[Saved entries]
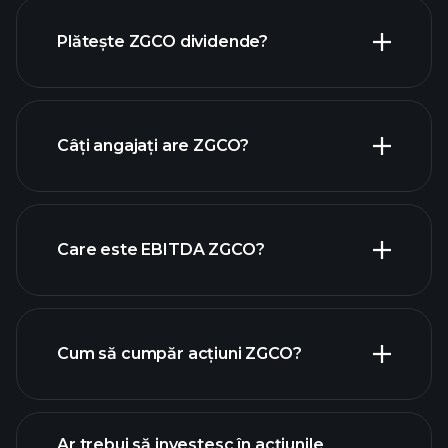
financiare ZGCO
Plătește ZGCO dividende?
rapoartele financiare ZGCO
Câți angajați are ZGCO?
acțiuni cu dividende mari
Care este EBITDA ZGCO?
cei mai mari angajatori
Cum să cumpăr acțiuni ZGCO?
rapoartele financiare
Ar trebui să investesc în acțiunile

Task goal => What is the number of lines in the data that contain "mari"? Write that number and nothing else.

Response => 2